Nella condizione di isolamento, il tempo e lo spazio condiviso con se stessi, costituisce esperienza preziosa in cui ascoltarsi e vedersi.
Non uno specchio narcisistico in cui perdersi nell’adulazione di sé, bensì uno spazio sacro in cui fare esperienza profonda di sé, delle parti in luce e delle parti in ombra, nel tentativo di farle dialogare.
Ma l’esperienza di incontrare se stessi talvolta è talmente intensa da risultare insopportabile. Da qui un istinto di fuga.
Ma come può l’essenza profonda che ci costituisce determinare il bisogno di fuga da sé? Sembrerebbe un paradosso.
Ciò che nel profondo risiede e determina le sfumature dell’animo umano può apparire estraneo all’animo umano stesso?
In che modo la discesa nel profondo può configurarsi come via naturale alla ricerca/scoperta di sé?
Sappiamo che per potersi individuare e avere un senso di sé, è necessario differenziarsi. Un senso di appartenenza alla propria essenza profonda richiede di staccarsi.
Ma da chi o da cosa?
Dal sistema familiare ad esempio. Pensiamo alla maturazione dell’individuo come ad un processo di separazione dal sistema familiare attraverso uno svincolo evolutivo che differenzia ma, allo stesso tempo, fa sentire ancora parte dello stesso nucleo.
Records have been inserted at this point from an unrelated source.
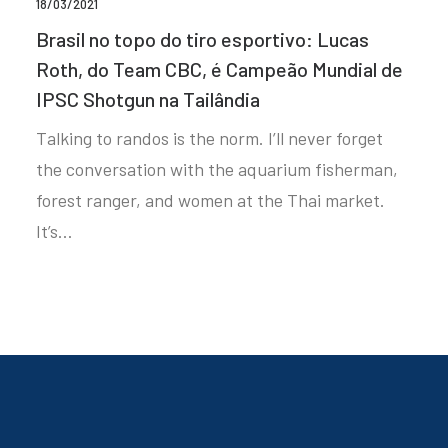
18/03/2021
Brasil no topo do tiro esportivo: Lucas
Roth, do Team CBC, é Campeão Mundial de
IPSC Shotgun na Tailândia
Talking to randos is the norm. I’ll never forget
the conversation with the aquarium fisherman,
forest ranger, and women at the Thai market.
It’s…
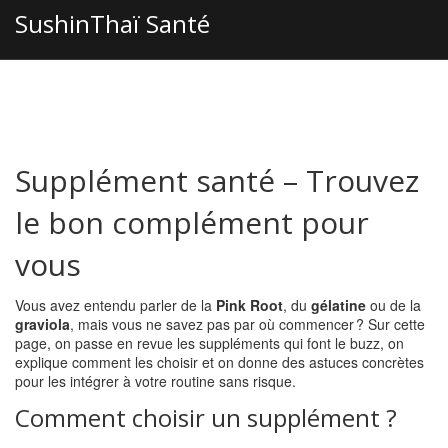
SushinThaï Santé
Supplément santé – Trouvez
le bon complément pour
vous
Vous avez entendu parler de la
Pink Root
, du
gélatine
ou de la
graviola
, mais vous ne savez pas par où commencer ? Sur cette
page, on passe en revue les suppléments qui font le buzz, on
explique comment les choisir et on donne des astuces concrètes
pour les intégrer à votre routine sans risque.
Comment choisir un supplément ?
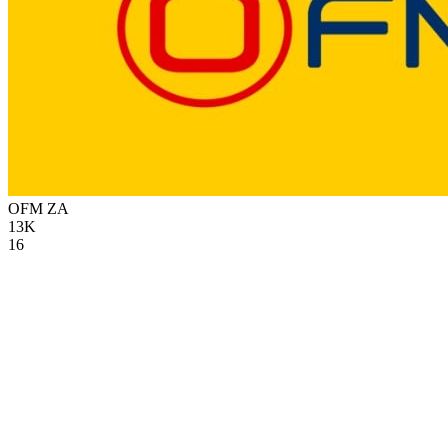
OFM
ZA
13K
16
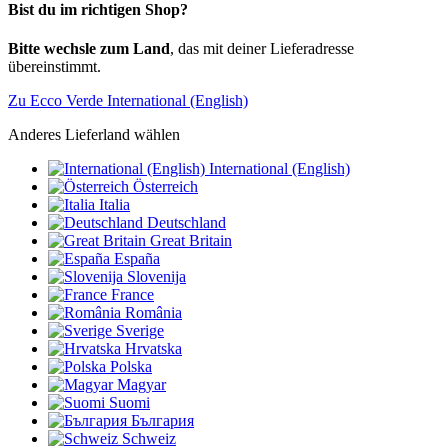
Bist du im richtigen Shop?
Bitte wechsle zum Land
, das mit deiner Lieferadresse
übereinstimmt.
Zu Ecco Verde International (English)
Anderes Lieferland wählen
International (English)
Österreich
Italia
Deutschland
Great Britain
España
Slovenija
France
România
Sverige
Hrvatska
Polska
Magyar
Suomi
България
Schweiz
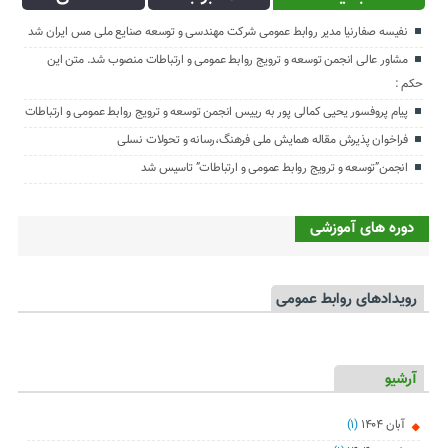
نفیسه صفارنیا مدیر روابط‌ عمومی شرکت مهندسی و توسعه صنایع ملی مس ایران شد
مشاور عالی انجمن توسعه و ترویج روابط عمومی و ارتباطات منصوب شد. متن این
حکم :
پیام پروفسور یحیی کمالی پور به رییس انجمن توسعه و ترویج روابط عمومی و ارتباطات
فراخوان پذیرش مقاله همایش ملی فرهنگ،رسانه و تحولات نسلی
انجمن”توسعه و ترویج روابط عمومی و ارتباطات” تاسیس شد
دوره های آموزشی
رویدادهای روابط عمومی
آرشیو
آبان ۱۴۰۴
(۱)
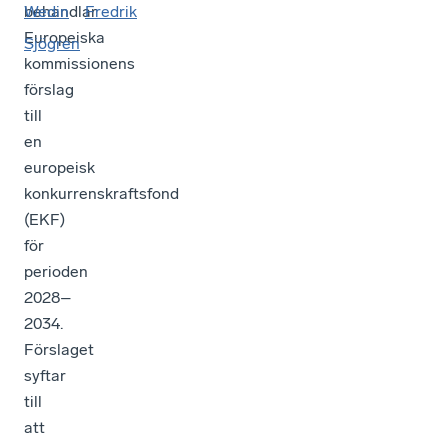
behandlar
Wedin
Fredrik
Europeiska
Sjögren
kommissionens
förslag
till
en
europeisk
konkurrenskraftsfond
(EKF)
för
perioden
2028–
2034.
Förslaget
syftar
till
att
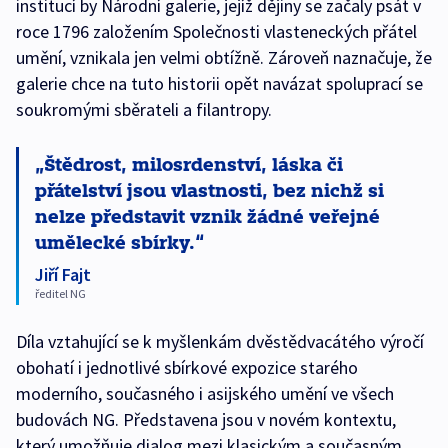
institucí by Národní galerie, jejíž dějiny se začaly psát v
roce 1796 založením Společnosti vlasteneckých přátel
umění, vznikala jen velmi obtížně. Zároveň naznačuje, že
galerie chce na tuto historii opět navázat spoluprací se
soukromými sběrateli a filantropy.
Štědrost, milosrdenství, láska či
přátelství jsou vlastnosti, bez nichž si
nelze představit vznik žádné veřejné
umělecké sbírky.
Jiří Fajt
ředitel NG
Díla vztahující se k myšlenkám dvěstědvacátého výročí
obohatí i jednotlivé sbírkové expozice starého
moderního, současného i asijského umění ve všech
budovách NG. Představena jsou v novém kontextu,
který umožňuje dialog mezi klasickým a současným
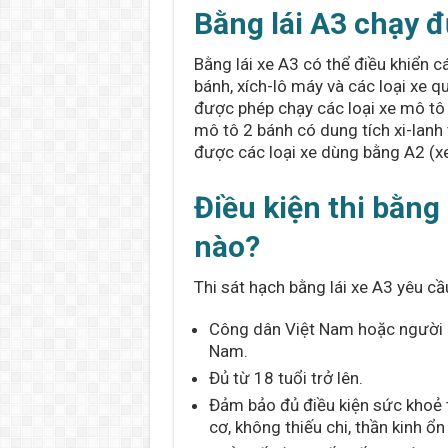
Bằng lái A3 chạy đ
Bằng lái xe A3 có thể điều khiển 
bánh, xích-lô máy và các loại xe q
được phép chạy các loại xe mô tô 
mô tô 2 bánh có dung tích xi-lan
được các loại xe dùng bằng A2 (xe
Điều kiện thi bằng
nào?
Thi sát hạch bằng lái xe A3 yêu cầ
Công dân Việt Nam hoặc người n
Nam.
Đủ từ 18 tuổi trở lên.
Đảm bảo đủ điều kiện sức khoẻ t
cơ, không thiếu chi, thần kinh ổn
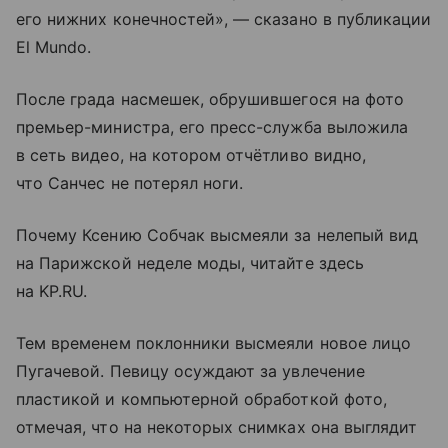
его нижних конечностей», — сказано в публикации
El Mundo.
После града насмешек, обрушившегося на фото
премьер-министра, его пресс-служба выложила
в сеть видео, на котором отчётливо видно,
что Санчес не потерял ноги.
Почему Ксению Собчак высмеяли за нелепый вид
на Парижской неделе моды, читайте здесь
на KP.RU.
Тем временем поклонники высмеяли новое лицо
Пугачевой. Певицу осуждают за увлечение
пластикой и компьютерной обработкой фото,
отмечая, что на некоторых снимках она выглядит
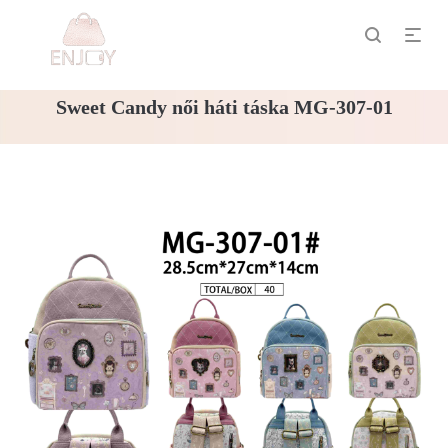
Sweet Candy női háti táska MG-307-01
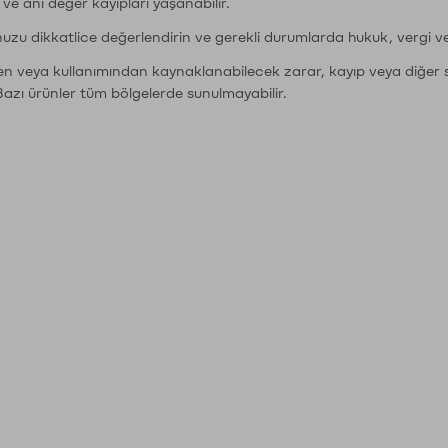
r ve ani değer kayıpları yaşanabilir.
nuzu dikkatlice değerlendirin ve gerekli durumlarda hukuk, vergi v
den veya kullanımından kaynaklanabilecek zarar, kayıp veya diğer 
Bazı ürünler tüm bölgelerde sunulmayabilir.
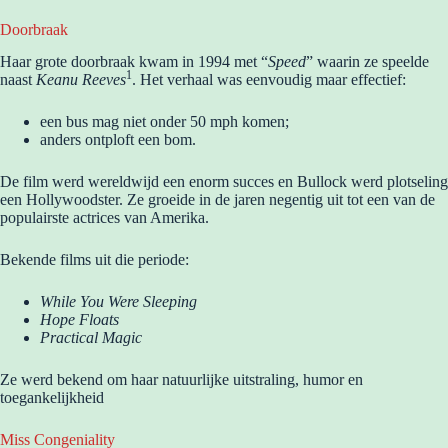
Doorbraak
Haar grote doorbraak kwam in 1994 met “
Speed
” waarin ze speelde
1
naast
Keanu Reeves
. Het verhaal was eenvoudig maar effectief:
een bus mag niet onder 50 mph komen;
anders ontploft een bom.
De film werd wereldwijd een enorm succes en Bullock werd plotseling
een Hollywoodster. Ze groeide in de jaren negentig uit tot een van de
populairste actrices van Amerika.
Bekende films uit die periode:
While You Were Sleeping
Hope Floats
Practical Magic
Ze werd bekend om haar natuurlijke uitstraling, humor en
toegankelijkheid
Miss Congeniality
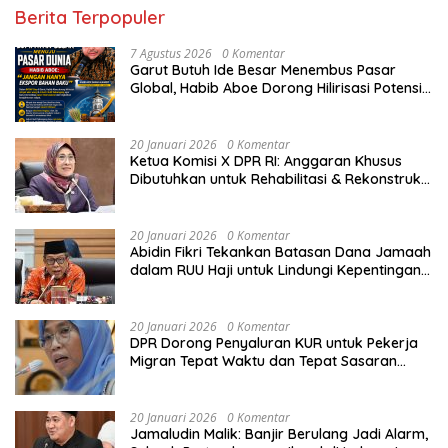
Berita Terpopuler
7 Agustus 2026
0 Komentar
Garut Butuh Ide Besar Menembus Pasar
Global, Habib Aboe Dorong Hilirisasi Potensi
Daerah
20 Januari 2026
0 Komentar
Ketua Komisi X DPR RI: Anggaran Khusus
Dibutuhkan untuk Rehabilitasi & Rekonstruksi
Sekolah Rusak Akibat Bencana
20 Januari 2026
0 Komentar
Abidin Fikri Tekankan Batasan Dana Jamaah
dalam RUU Haji untuk Lindungi Kepentingan
Calon Haji
20 Januari 2026
0 Komentar
DPR Dorong Penyaluran KUR untuk Pekerja
Migran Tepat Waktu dan Tepat Sasaran
demi Perlindungan Ekonomi PMI
20 Januari 2026
0 Komentar
Jamaludin Malik: Banjir Berulang Jadi Alarm,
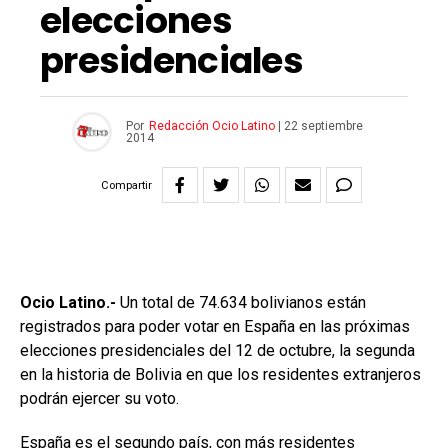
elecciones
presidenciales
Por
Redacción Ocio Latino
|
22 septiembre
2014
Compartir
Ocio Latino.-
Un total de 74.634 bolivianos están
registrados para poder votar en España en las próximas
elecciones presidenciales del 12 de octubre, la segunda
en la historia de Bolivia en que los residentes extranjeros
podrán ejercer su voto.
España es el segundo país, con más residentes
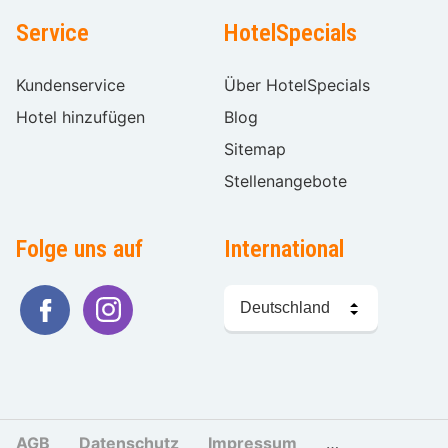
Service
HotelSpecials
Kundenservice
Über HotelSpecials
Hotel hinzufügen
Blog
Sitemap
Stellenangebote
Folge uns auf
International
Sprache
wählen
AGB
Datenschutz
Impressum
Cookies und Tr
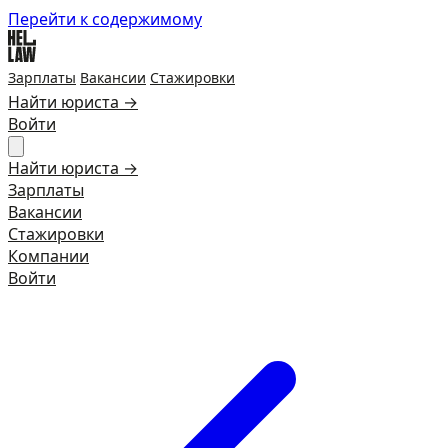
Перейти к содержимому
Зарплаты
Вакансии
Стажировки
Найти юриста →
Войти
Найти юриста →
Зарплаты
Вакансии
Стажировки
Компании
Войти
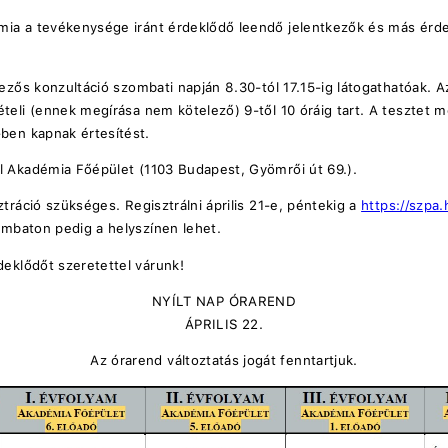
mia a tevékenysége iránt érdeklődő leendő jelentkezők és más érd
elezős konzultáció szombati napján 8.30-tól 17.15-ig látogathatóak. A
ételi (ennek megírása nem kötelező) 9-től 10 óráig tart. A tesztet m
en kapnak értesítést.
ál Akadémia Főépület (1103 Budapest, Gyömrői út 69.).
sztráció szükséges. Regisztrálni április 21-e, péntekig a
https://szpa.
ombaton pedig a helyszínen lehet.
eklődőt szeretettel várunk!
NYÍLT NAP ÓRAREND
ÁPRILIS 22.
Az órarend változtatás jogát fenntartjuk.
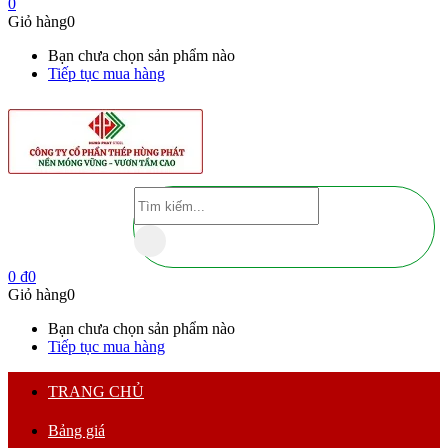
0
Giỏ hàng
0
Bạn chưa chọn sản phẩm nào
Tiếp tục mua hàng
0
₫
0
Giỏ hàng
0
Bạn chưa chọn sản phẩm nào
Tiếp tục mua hàng
TRANG CHỦ
Bảng giá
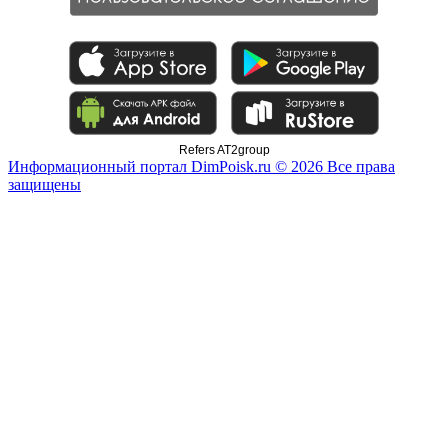
Refers AT2group
Информационный портал DimPoisk.ru © 2026 Все права
защищены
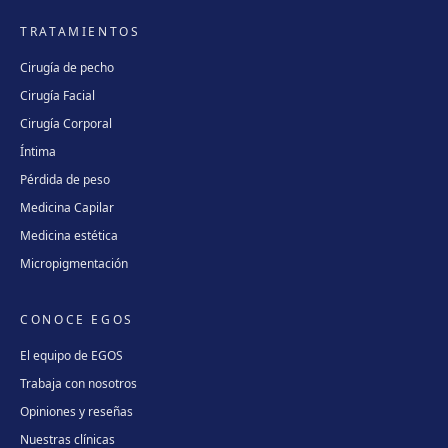
TRATAMIENTOS
Cirugía de pecho
Cirugía Facial
Cirugía Corporal
Íntima
Pérdida de peso
Medicina Capilar
Medicina estética
Micropigmentación
CONOCE EGOS
El equipo de EGOS
Trabaja con nosotros
Opiniones y reseñas
Nuestras clínicas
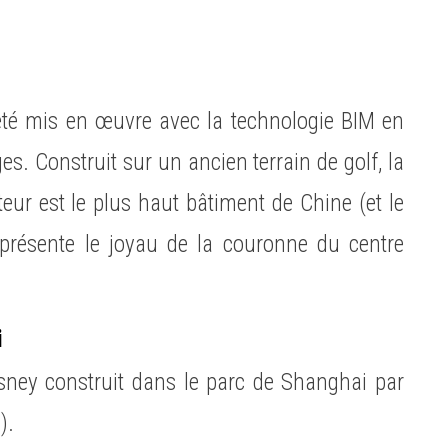
a été mis en œuvre avec la technologie BIM en
s. Construit sur un ancien terrain de golf, la
eur est le plus haut bâtiment de Chine (et le
résente le joyau de la couronne du centre
i
isney construit dans le parc de Shanghai par
).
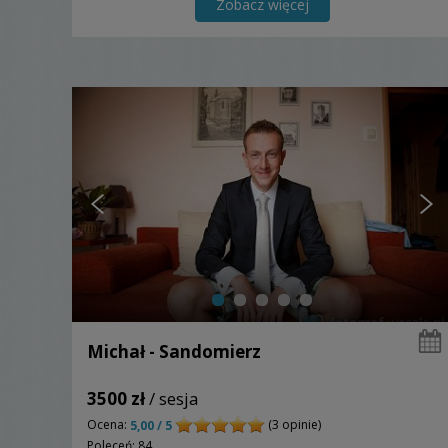
Zobacz więcej
Michał - Sandomierz
3500 zł
/ sesja
Ocena:
(3 opinie)
5,00 / 5
Poleceń: 84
Ma anche dal pensiero altrui. Pensando all’atto del differenziarsi, siamo portati a dare importanza al pensiero critico, libero e divergente che possa creare confronto con il contesto in cui viviamo col fine ultimo di una crescita reciproca.
Ma ciò a cui non siamo abituati è pensare ad un processo di differenziazione con chi siamo stati fino a un certo punto della nostra vita.
Differenziarsi da sé significa lasciar spazio al nuovo. Bisogna riconoscere i comportamenti vetusti e dannosi. È importante incoraggiare e sostenere il cambiamento. Dobbiamo separarci da parti di noi che hanno svolto ed esaurito la propria funzione. Ci vuole il coraggio di abdicare a se stessi e ricostruirsi. Senza sentirsi perduti.
L’isolitudine può favorire la vista di tale processo permettendo di trascorrere tempo al cospetto di sé.
Nel vano tentativo di fuga da sé, il giorno in cui si comprende l’inutilità del tentativo stesso, il corpo e la mente si rilassano. Si proclama apertura al cambiamento e ad una nuova nascita di sé.
Lì si apre una possibilità: essere genitori di se stessi.